Recipe adapted from Averie Cooks

Ingredients

  • 1/2 cup (1 stick) unsalted butter, room temperature

  • 3/4 cup granulated sugar

  • 2 tbsp. brown sugar, light or dark works

  • 1 large egg, room temperature

  • 1 tbsp. honey

  • 1 tbsp. lemon extract

  • 2 tbsp. lemon zest

  • 2 tbsp. fresh lemon juice

  • 2 cups all-purpose flour

  • 1 tsp. baking soda

  • 2 tsp. cornstarch

  • 1/2 tsp. kosher salt

Directions

  1. In the bowl of a stand mixer fitted with the paddle attachment (or in a large bowl if using a hand mixer) cream the butter and sugars together until the mixture is light and fluffy, about 3 minutes. Add the egg, honey, lemon extract, zest and juice and mix again for a couple more minutes. Scrape down the sides of the bowl.

  2. Add all the dry ingredients (flour, baking soda, cornstarch and salt) to the bowl and mix until just combined. Cover the bowl with plastic wrap and refrigerate for at least one hour. (Tip: you can scoop out the dough before or after chilling).

  3. Preheat the oven to 350°F and line a baking sheet with parchment paper. Using a large cookie or ice cream, scoop out the dough and place them on the sheet.

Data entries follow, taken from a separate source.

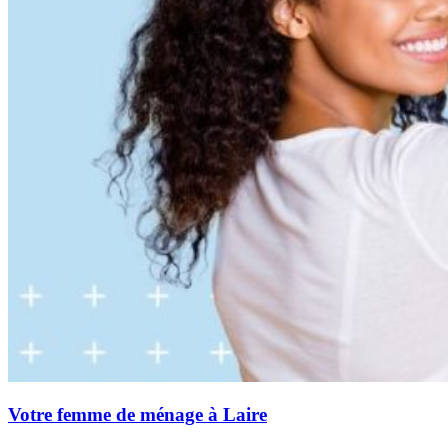
Votre femme de ménage à Laire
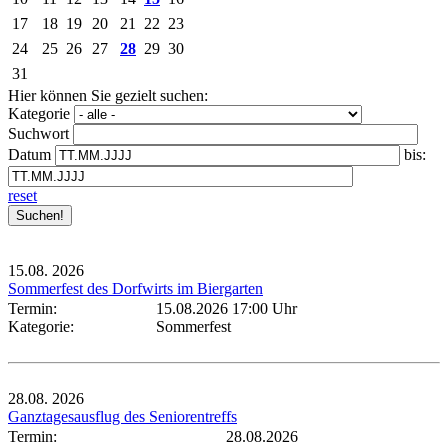
17
18
19
20
21
22
23
24
25
26
27
28
29
30
31
Hier können Sie gezielt suchen:
Kategorie
Suchwort
Datum
bis:
reset
15.08.
2026
Sommerfest des Dorfwirts im Biergarten
Termin:
15.08.2026 17:00 Uhr
Kategorie:
Sommerfest
28.08.
2026
Ganztagesausflug des Seniorentreffs
Termin:
28.08.2026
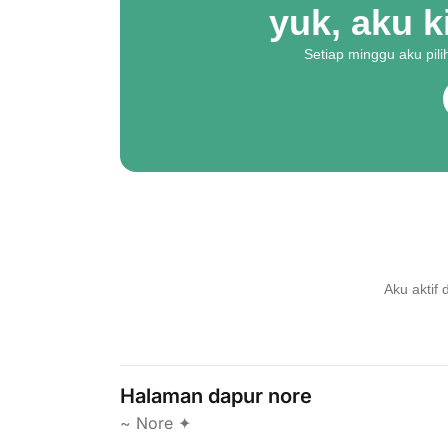
yuk, aku 
Setiap minggu aku pil
Aku aktif 
Halaman dapur nore
~ Nore ✦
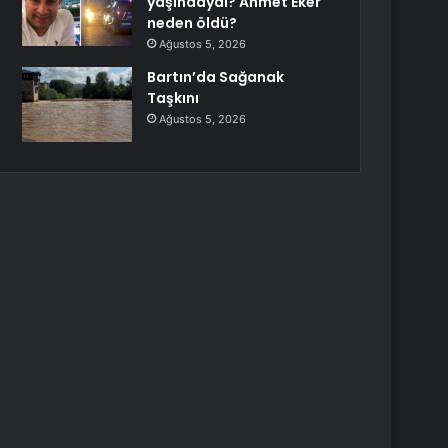
yaşındaydı? Ahmet Eker
neden öldü?
Ağustos 5, 2026
Bartın’da Sağanak
Taşkını
Ağustos 5, 2026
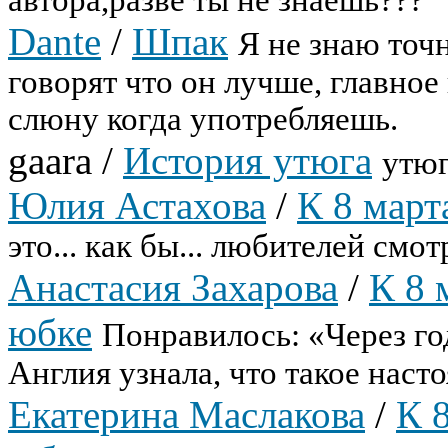
автора,разве ты не знаешь???
Dante
/
Шпак
Я не знаю точн
говорят что он лучше, главное 
слюну когда употребляешь.
gaara
/
История утюга
утюг
Юлия Астахова
/
К 8 март
это... как бы... любителей см
Анастасия Захарова
/
К 8 
юбке
Понравилось: «Через го
Англия узнала, что такое наст
Екатерина Маслакова
/
К 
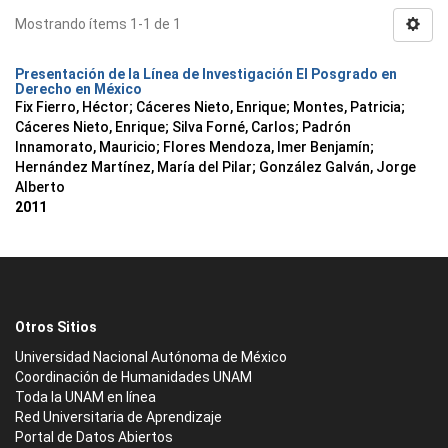
Mostrando ítems 1-1 de 1
Presentación de la Línea de Investigación El Posgrado en
Derecho en México
Fix Fierro, Héctor
;
Cáceres Nieto, Enrique
;
Montes, Patricia
;
Cáceres Nieto, Enrique
;
Silva Forné, Carlos
;
Padrón
Innamorato, Mauricio
;
Flores Mendoza, Imer Benjamín
;
Hernández Martínez, María del Pilar
;
González Galván, Jorge
Alberto
2011
Otros Sitios
Universidad Nacional Autónoma de México
Coordinación de Humanidades UNAM
Toda la UNAM en línea
Red Universitaria de Aprendizaje
Portal de Datos Abiertos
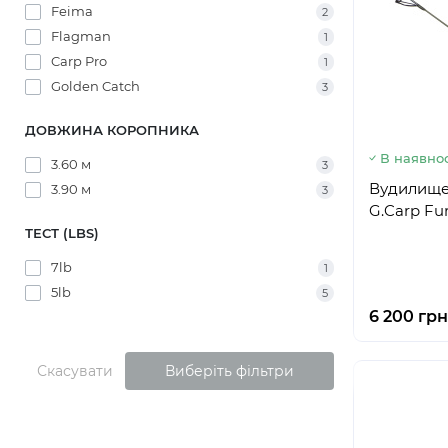
Feima
2
Flagman
1
Carp Pro
1
Golden Catch
3
ДОВЖИНА КОРОПНИКА
В наявнос
3.60 м
3
Вудилище
3.90 м
3
G.Carp Fur
ТЕСТ (LBS)
7lb
1
5lb
5
6 200 грн
Скасувати
Виберіть фільтри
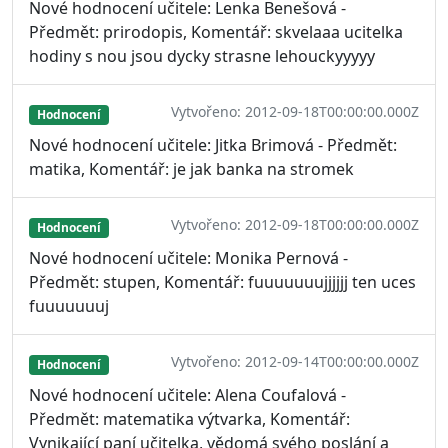
Nové hodnocení učitele: Lenka Benešová -
Předmět: prirodopis, Komentář: skvelaaa ucitelka
hodiny s nou jsou dycky strasne lehouckyyyyy
Vytvořeno: 2012-09-18T00:00:00.000Z
Hodnocení
Nové hodnocení učitele: Jitka Brimová - Předmět:
matika, Komentář: je jak banka na stromek
Vytvořeno: 2012-09-18T00:00:00.000Z
Hodnocení
Nové hodnocení učitele: Monika Pernová -
Předmět: stupen, Komentář: fuuuuuuujjjjjj ten uces
fuuuuuuuj
Vytvořeno: 2012-09-14T00:00:00.000Z
Hodnocení
Nové hodnocení učitele: Alena Coufalová -
Předmět: matematika výtvarka, Komentář:
Vynikající paní učitelka, vědomá svého poslání a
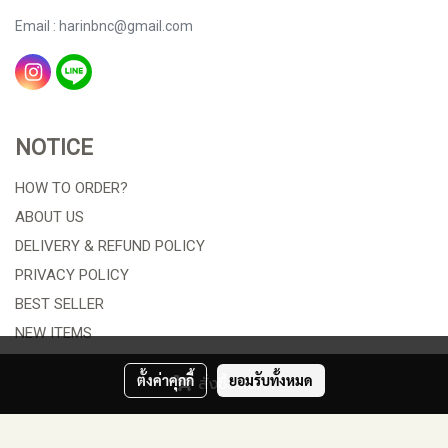
Email : harinbnc@gmail.com
NOTICE
HOW TO ORDER?
ABOUT US
DELIVERY & REFUND POLICY
PRIVACY POLICY
BEST SELLER
NEW ITEMS
ORDER TRACKING
ตั้งค่าคุกกี้
ยอมรับทั้งหมด
สั่งซื้อสินค้า
© Copyright 2021 All Rights Reserved. HARIN B&C COMPANY
LIMITED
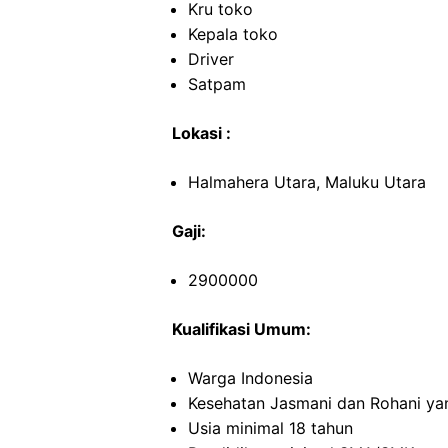
Kru toko
Kepala toko
Driver
Satpam
Lokasi :
Halmahera Utara, Maluku Utara
Gaji:
2900000
Kualifikasi Umum:
Warga Indonesia
Kesehatan Jasmani dan Rohani ya
Usia minimal 18 tahun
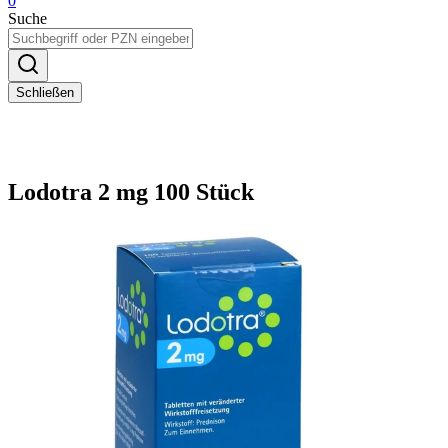
0
Suche
Schließen
Lodotra 2 mg 100 Stück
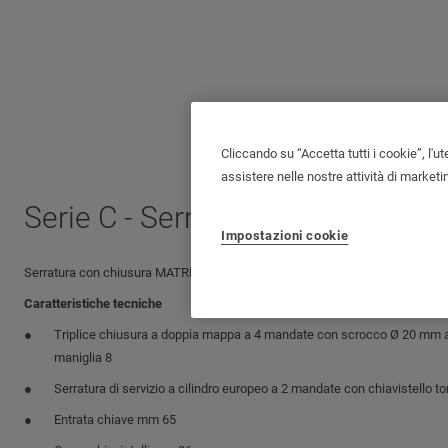
Cliccando su “Accetta tutti i cookie”, l'ut
assistere nelle nostre attività di marketi
Serie C - Serratura doppio mec
Impostazioni cookie
®
Serratura con chiusura MATRIX
a doppio mecanismo serie C con o senza i
Caratteristiche tecniche
Triplice chiusura a doppia mappa a 4 mandate con scrocco Ø 20 mm a
maniglia 8
Serratura di servizio a cilindro europeo a 2 mandate con chiavistello 
Entrata chiave mm 65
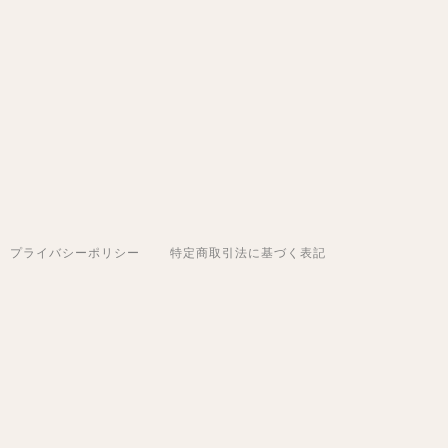
プライバシーポリシー
特定商取引法に基づく表記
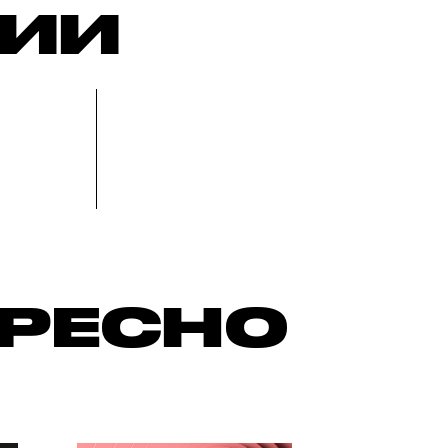
РИИ
ЕРЕСНО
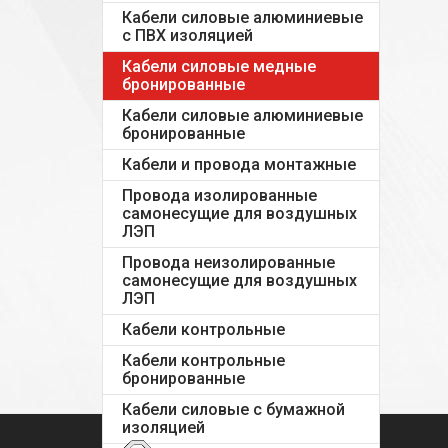
Кабели силовые алюминиевые
с ПВХ изоляцией
Кабели силовые медные
бронированные
Кабели силовые алюминиевые
бронированные
Кабели и провода монтажные
Провода изолированные
самонесущие для воздушных
ЛЭП
Провода неизолированные
самонесущие для воздушных
ЛЭП
Кабели контрольные
Кабели контрольные
бронированные
Кабели силовые с бумажной
изоляцией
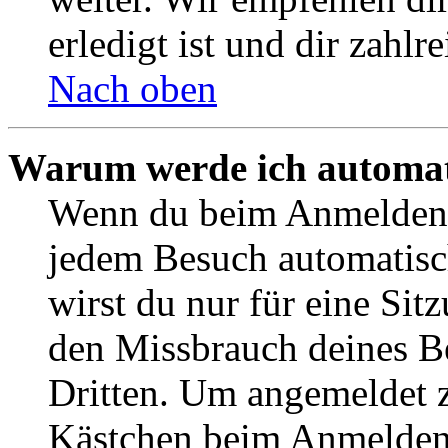
erledigt ist und dir zahlre
Nach oben
Warum werde ich automat
Wenn du beim Anmelden 
jedem Besuch automatisc
wirst du nur für eine Sit
den Missbrauch deines B
Dritten. Um angemeldet z
Kästchen beim Anmelden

If you don’t have an ice cream scoop, each cookie will be about 1/4 cup of dough. Do to the size of the cookie, do not bake more than 6 on a given tray.

  4. Bake in the oven for about 10 minutes. The cookies will be a light golden brown on the edges and just set when they are ready - they may look underbaked, but they won’t be since these are a softer texture of cookie. Allow the cookies to cool on the baking sheet for 5 minutes before transferring to a cooling rack.

To assemble the cookies;

  1. Make sure the cookies are completely cooled and the ice cream is frozen solid before assembling the sandwiches.

  2. Try to find two cookies that match exactly in shape and size. Using a ice cream scoop, scoop out about a 1/4 cup of ice cream onto one of the cookies, add the other on top, and gently press down until the ice cream spreads to the width of the cookie.

  3. Roll the ice cream sandwiches through chopped pistachios (optional).

  4. Place the ice cream sandwiches onto a large plate and put it in the freezer for about an hour. Then, either store them in Tupperware or wrap each one individually in plastic wrap.